▶ Exercise objective
When you find the word "Taufe" in a line of the entries, please copy the whole line.

== Given entries

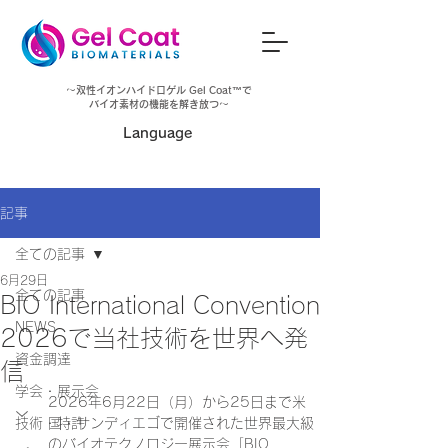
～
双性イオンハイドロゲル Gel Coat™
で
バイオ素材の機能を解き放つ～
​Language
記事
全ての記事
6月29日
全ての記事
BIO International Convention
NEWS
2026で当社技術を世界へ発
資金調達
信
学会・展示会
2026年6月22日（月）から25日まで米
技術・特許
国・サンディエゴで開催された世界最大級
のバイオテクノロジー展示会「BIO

====
== Given entries

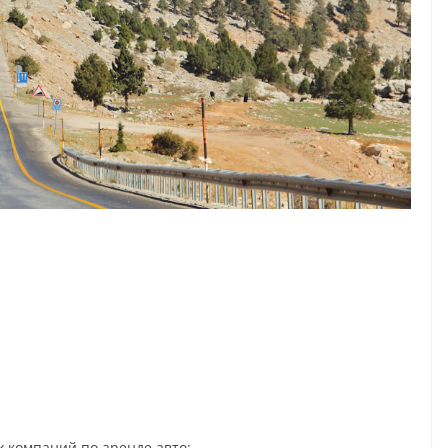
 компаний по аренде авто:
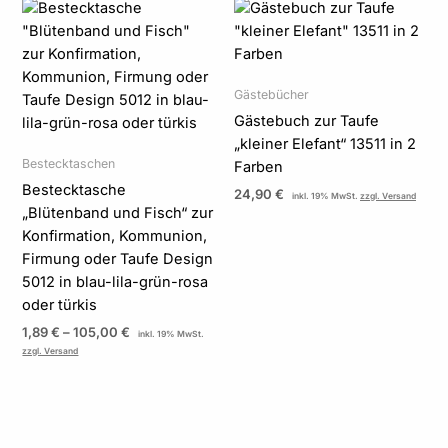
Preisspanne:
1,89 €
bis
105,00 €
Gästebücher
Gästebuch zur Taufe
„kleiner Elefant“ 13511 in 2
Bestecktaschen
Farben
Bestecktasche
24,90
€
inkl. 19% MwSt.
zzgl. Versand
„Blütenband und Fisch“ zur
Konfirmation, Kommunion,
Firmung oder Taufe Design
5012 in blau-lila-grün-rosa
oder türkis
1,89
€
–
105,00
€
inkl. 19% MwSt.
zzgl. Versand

====

▶ Expected answer
Gästebuch zur Taufe
Firmung oder Taufe Design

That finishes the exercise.